__Problem to work on__. A verbatim copy of the full data, with no pictures, is the expected answer.
*** Block opens ***
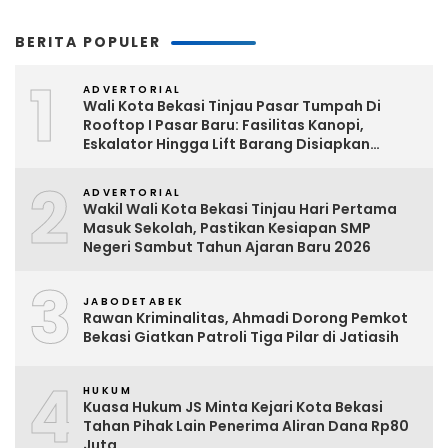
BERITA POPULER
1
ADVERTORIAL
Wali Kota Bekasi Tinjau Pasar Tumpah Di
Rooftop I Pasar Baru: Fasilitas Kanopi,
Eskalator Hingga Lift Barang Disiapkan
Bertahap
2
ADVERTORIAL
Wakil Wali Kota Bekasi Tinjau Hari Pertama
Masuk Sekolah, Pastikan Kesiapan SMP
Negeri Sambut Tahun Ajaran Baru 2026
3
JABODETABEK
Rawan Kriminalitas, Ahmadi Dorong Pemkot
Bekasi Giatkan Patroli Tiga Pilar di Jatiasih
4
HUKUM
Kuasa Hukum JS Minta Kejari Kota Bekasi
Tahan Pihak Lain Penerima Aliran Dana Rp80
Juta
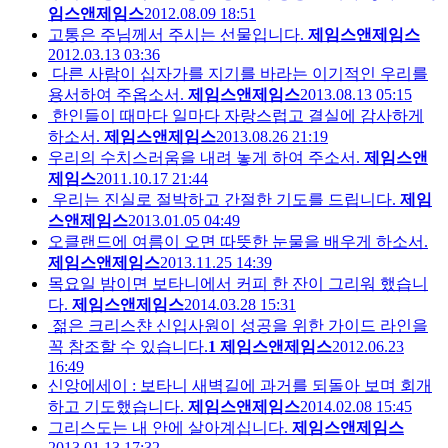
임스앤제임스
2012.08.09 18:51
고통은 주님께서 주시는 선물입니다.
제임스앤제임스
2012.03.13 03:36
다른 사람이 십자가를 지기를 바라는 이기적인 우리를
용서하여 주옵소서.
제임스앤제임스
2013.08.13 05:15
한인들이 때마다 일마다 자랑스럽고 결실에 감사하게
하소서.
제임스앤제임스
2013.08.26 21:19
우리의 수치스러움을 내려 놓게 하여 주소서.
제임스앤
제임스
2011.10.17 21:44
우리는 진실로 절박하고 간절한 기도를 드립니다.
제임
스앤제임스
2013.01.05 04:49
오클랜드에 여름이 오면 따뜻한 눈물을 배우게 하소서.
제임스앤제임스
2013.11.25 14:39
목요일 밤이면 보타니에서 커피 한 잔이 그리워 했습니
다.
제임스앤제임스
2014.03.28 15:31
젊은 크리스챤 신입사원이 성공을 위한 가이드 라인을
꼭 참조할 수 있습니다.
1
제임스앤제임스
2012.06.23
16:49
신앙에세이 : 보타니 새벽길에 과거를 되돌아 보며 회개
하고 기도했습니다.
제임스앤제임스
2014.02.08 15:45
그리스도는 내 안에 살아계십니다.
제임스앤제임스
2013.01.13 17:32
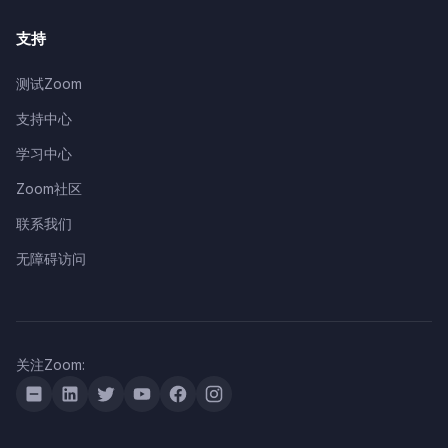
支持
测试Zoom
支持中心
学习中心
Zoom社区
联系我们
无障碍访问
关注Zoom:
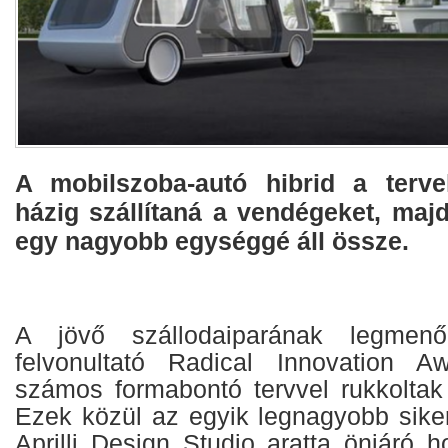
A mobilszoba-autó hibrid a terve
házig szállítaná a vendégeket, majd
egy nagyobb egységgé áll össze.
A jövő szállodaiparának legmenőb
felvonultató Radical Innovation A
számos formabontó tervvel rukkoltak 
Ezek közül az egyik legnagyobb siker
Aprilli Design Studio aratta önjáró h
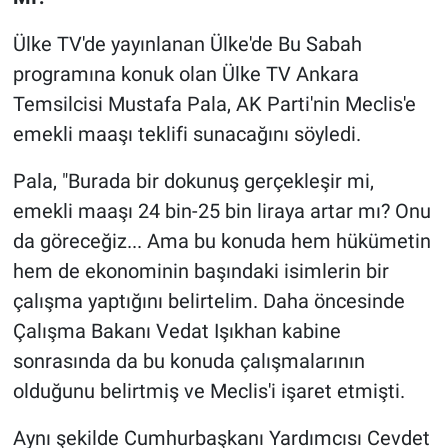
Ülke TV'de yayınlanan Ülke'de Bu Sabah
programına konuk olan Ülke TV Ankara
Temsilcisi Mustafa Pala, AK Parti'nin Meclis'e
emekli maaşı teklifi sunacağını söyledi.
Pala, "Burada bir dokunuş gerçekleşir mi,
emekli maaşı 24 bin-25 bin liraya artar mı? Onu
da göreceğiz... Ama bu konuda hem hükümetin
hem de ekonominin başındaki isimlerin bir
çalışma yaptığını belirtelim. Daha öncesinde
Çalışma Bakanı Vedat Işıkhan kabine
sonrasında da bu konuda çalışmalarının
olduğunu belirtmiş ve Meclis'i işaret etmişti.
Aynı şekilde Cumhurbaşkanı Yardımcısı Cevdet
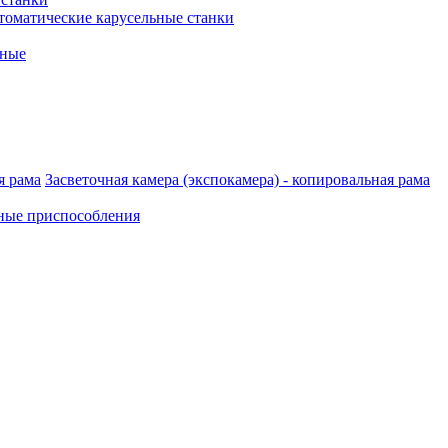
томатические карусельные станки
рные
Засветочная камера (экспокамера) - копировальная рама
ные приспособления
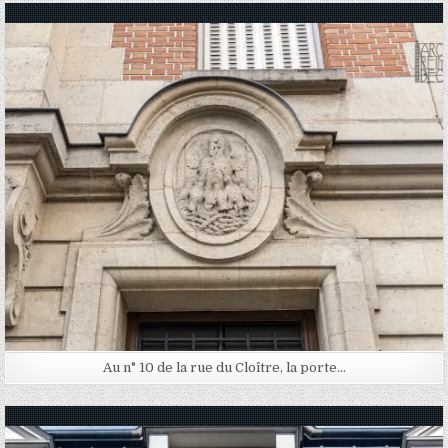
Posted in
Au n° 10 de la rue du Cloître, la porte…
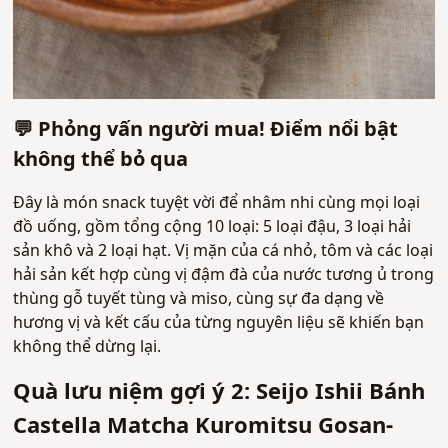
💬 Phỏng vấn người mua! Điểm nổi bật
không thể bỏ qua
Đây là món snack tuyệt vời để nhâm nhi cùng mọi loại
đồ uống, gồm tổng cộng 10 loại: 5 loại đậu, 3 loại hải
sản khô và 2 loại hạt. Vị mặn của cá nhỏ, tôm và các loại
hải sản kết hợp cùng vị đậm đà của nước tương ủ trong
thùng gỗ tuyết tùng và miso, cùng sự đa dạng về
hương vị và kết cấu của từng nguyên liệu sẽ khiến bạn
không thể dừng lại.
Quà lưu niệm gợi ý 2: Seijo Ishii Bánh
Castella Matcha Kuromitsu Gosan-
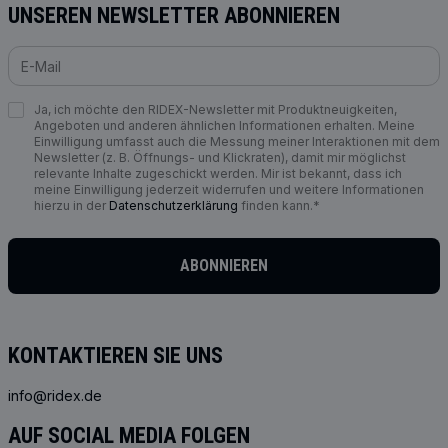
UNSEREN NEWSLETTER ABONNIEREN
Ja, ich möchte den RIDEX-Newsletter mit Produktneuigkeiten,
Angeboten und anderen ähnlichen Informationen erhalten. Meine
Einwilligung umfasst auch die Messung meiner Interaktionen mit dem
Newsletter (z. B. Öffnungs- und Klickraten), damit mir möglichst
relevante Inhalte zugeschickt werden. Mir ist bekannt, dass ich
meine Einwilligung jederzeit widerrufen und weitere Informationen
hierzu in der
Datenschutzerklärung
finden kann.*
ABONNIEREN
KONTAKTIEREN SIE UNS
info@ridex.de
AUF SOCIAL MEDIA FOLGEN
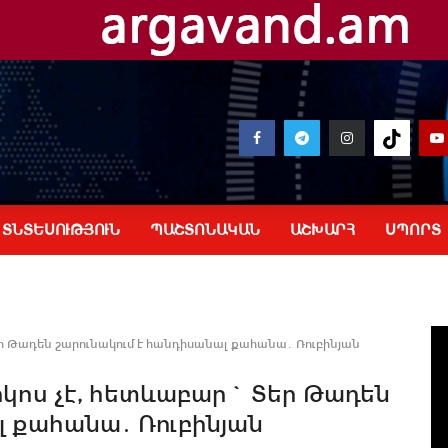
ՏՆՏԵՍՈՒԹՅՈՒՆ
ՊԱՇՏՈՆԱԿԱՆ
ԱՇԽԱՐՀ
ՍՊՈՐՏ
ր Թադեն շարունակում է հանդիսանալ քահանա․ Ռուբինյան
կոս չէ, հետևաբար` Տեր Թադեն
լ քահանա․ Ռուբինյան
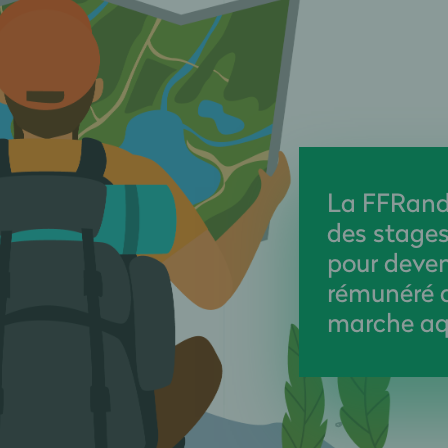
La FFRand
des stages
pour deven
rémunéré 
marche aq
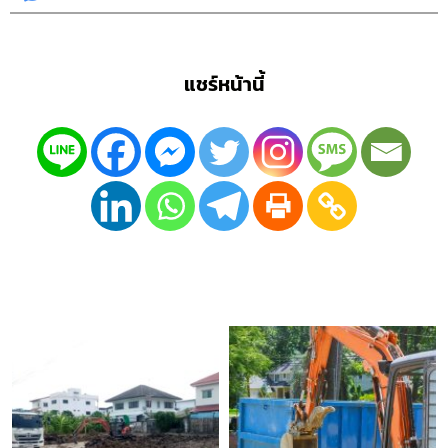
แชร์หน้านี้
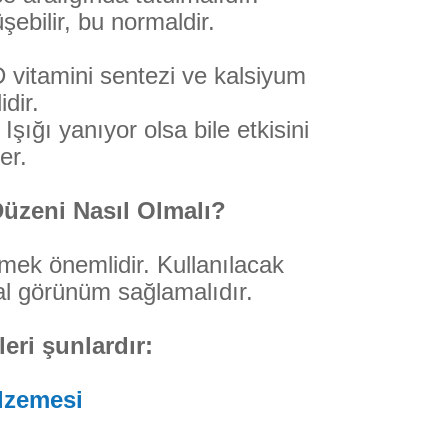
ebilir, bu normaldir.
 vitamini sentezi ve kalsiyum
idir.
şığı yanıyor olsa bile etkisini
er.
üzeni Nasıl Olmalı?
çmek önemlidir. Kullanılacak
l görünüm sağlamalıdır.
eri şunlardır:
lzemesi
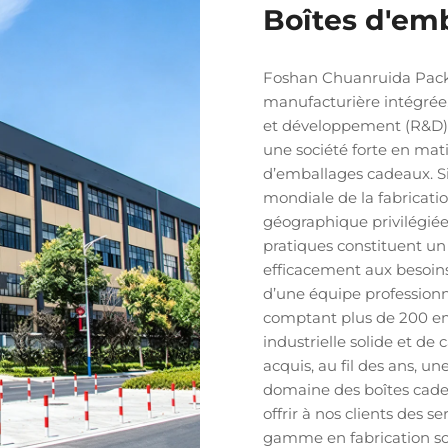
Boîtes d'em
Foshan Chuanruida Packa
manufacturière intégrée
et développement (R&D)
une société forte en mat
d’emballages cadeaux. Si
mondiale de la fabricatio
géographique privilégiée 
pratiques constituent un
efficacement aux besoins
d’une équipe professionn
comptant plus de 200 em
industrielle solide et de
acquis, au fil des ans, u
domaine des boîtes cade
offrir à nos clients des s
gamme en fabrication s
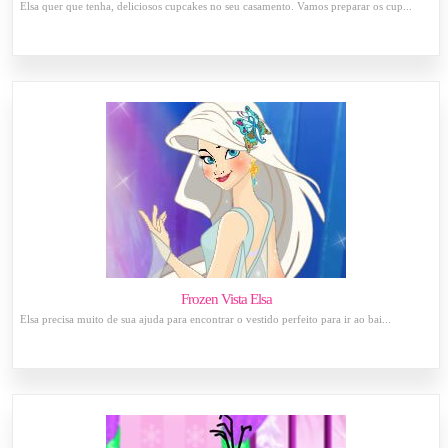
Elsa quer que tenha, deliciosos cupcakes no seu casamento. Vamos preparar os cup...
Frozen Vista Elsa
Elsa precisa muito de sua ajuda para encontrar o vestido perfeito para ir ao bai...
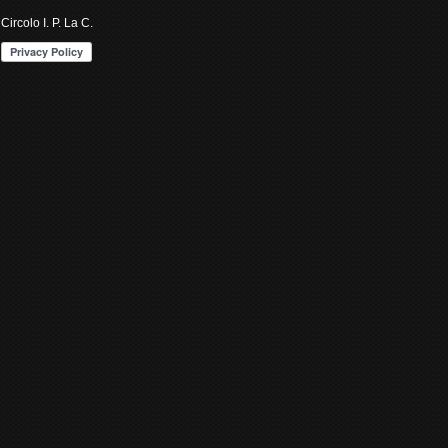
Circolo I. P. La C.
*** Block closes ***
__Exercise response__.
BERITA POPULER
1
ADVERTORIAL
Wali Kota Bekasi Tinjau Pasar Tumpah Di
Rooftop I Pasar Baru: Fasilitas Kanopi,
Eskalator Hingga Lift Barang Disiapkan
Bertahap
2
ADVERTORIAL
Wakil Wali Kota Bekasi Tinjau Hari Pertama
Masuk Sekolah, Pastikan Kesiapan SMP
Negeri Sambut Tahun Ajaran Baru 2026
3
JABODETABEK
Rawan Kriminalitas, Ahmadi Dorong Pemkot
Bekasi Giatkan Patroli Tiga Pilar di Jatiasih
4
HUKUM
Kuasa Hukum JS Minta Kejari Kota Bekasi
Tahan Pihak Lain Penerima Aliran Dana Rp80
Juta
임스앤제임스
2012.08.09 18:51
고통은 주님께서 주시는 선물입니다.
제임스앤제임스
2012.03.13 03:36
다른 사람이 십자가를 지기를 바라는 이기적인 우리를
용서하여 주옵소서.
제임스앤제임스
2013.08.13 05:15
한인들이 때마다 일마다 자랑스럽고 결실에 감사하게
하소서.
제임스앤제임스
2013.08.26 21:19
우리의 수치스러움을 내려 놓게 하여 주소서.
제임스앤
제임스
2011.10.17 21:44
우리는 진실로 절박하고 간절한 기도를 드립니다.
제임
스앤제임스
2013.01.05 04:49
오클랜드에 여름이 오면 따뜻한 눈물을 배우게 하소서.
제임스앤제임스
2013.11.25 14:39
목요일 밤이면 보타니에서 커피 한 잔이 그리워 했습니
다.
제임스앤제임스
2014.03.28 15:31
젊은 크리스챤 신입사원이 성공을 위한 가이드 라인을
꼭 참조할 수 있습니다.
1
제임스앤제임스
2012.06.23
16:49
신앙에세이 : 보타니 새벽길에 과거를 되돌아 보며 회개
하고 기도했습니다.
제임스앤제임스
2014.02.08 15:45
그리스도는 내 안에 살아계십니다.
제임스앤제임스
2013.01.13 17:32
支持
测试Zoom
支持中心
学习中心
Zoom社区
联系我们
无障碍访问
关注Zoom:
A mobilszoba-autó hibrid a terve
házig szállítaná a vendégeket, majd
egy nagyobb egységgé áll össze.
A jövő szállodaiparának legmenőb
felvonultató Radical Innovation A
számos formabontó tervvel rukkoltak 
Ezek közül az egyik legnagyobb siker
Aprilli Design Studio aratta önjáró h
Ülke TV'de yayınlanan Ülke'de Bu Sabah
programına konuk olan Ülke TV Ankara
Temsilcisi Mustafa Pala, AK Parti'nin Meclis'e
emekli maaşı teklifi sunacağını söyledi.
Pala, "Burada bir dokunuş gerçekleşir mi,
emekli maaşı 24 bin-25 bin liraya artar mı? Onu
da göreceğiz... Ama bu konuda hem hükümetin
hem de ekonominin başındaki isimlerin bir
çalışma yaptığını belirtelim. Daha öncesinde
Çalışma Bakanı Vedat Işıkhan kabine
sonrasında da bu konuda çalışmalarının
olduğunu belirtmiş ve Meclis'i işaret etmişti.
Aynı şekilde Cumhurbaşkanı Yardımcısı Cevdet
томатические карусельные станки
рные
Засветочная камера (экспокамера) - копировальная рама
ные приспособления
Posted in
Au n° 10 de la rue du Cloître, la porte…
💬 Phỏng vấn người mua! Điểm nổi bật
không thể bỏ qua
Đây là món snack tuyệt vời để nhâm nhi cùng mọi loại
đồ uống, gồm tổng cộng 10 loại: 5 loại đậu, 3 loại hải
sản khô và 2 loại hạt. Vị mặn của cá nhỏ, tôm và các loại
hải sản kết hợp cùng vị đậm đà của nước tương ủ trong
thùng gỗ tuyết tùng và miso, cùng sự đa dạng về
hương vị và kết cấu của từng nguyên liệu sẽ khiến bạn
không thể dừng lại.
Quà lưu niệm gợi ý 2: Seijo Ishii Bánh
Castella Matcha Kuromitsu Gosan-
UNSEREN NEWSLETTER ABONNIEREN
Ja, ich möchte den RIDEX-Newsletter mit Produktneuigkeiten,
Angeboten und anderen ähnlichen Informationen erhalten. Meine
Einwilligung umfasst auch die Messung meiner Interaktionen mit dem
Newsletter (z. B. Öffnungs- und Klickraten), damit mir möglichst
relevante Inhalte zugeschickt werden. Mir ist bekannt, dass ich
meine Einwilligung jederzeit widerrufen und weitere Informationen
hierzu in der
Datenschutzerklärung
finden kann.*
ABONNIEREN
KONTAKTIEREN SIE UNS
info@ridex.de
AUF SOCIAL MEDIA FOLGEN
ՏՆՏԵՍՈՒԹՅՈՒՆ
ՊԱՇՏՈՆԱԿԱՆ
ԱՇԽԱՐՀ
ՍՊՈՐՏ
ր Թադեն շարունակում է հանդիսանալ քահանա․ Ռուբինյան
կոս չէ, հետևաբար` Տեր Թադեն
լ քահանա․ Ռուբինյան
La FFRand
des stages
pour deven
rémunéré 
marche aq
แชร์หน้านี้
ebilir, bu normaldir.
 vitamini sentezi ve kalsiyum
idir.
şığı yanıyor olsa bile etkisini
er.
üzeni Nasıl Olmalı?
çmek önemlidir. Kullanılacak
l görünüm sağlamalıdır.
eri şunlardır:
lzemesi
Boîtes d'em
Foshan Chuanruida Packa
manufacturière intégrée
et développement (R&D)
une société forte en mat
d’emballages cadeaux. Si
mondiale de la fabricatio
géographique privilégiée 
pratiques constituent un
efficacement aux besoins
d’une équipe professionn
comptant plus de 200 em
industrielle solide et de
acquis, au fil des ans, u
domaine des boîtes cade
offrir à nos clients des s
gamme en fabrication s
Elsa quer que tenha, deliciosos cupcakes no seu casamento. Vamos preparar os cup...
Frozen Vista Elsa
Elsa precisa muito de sua ajuda para encontrar o vestido perfeito para ir ao bai...
Circolo I. P. La C.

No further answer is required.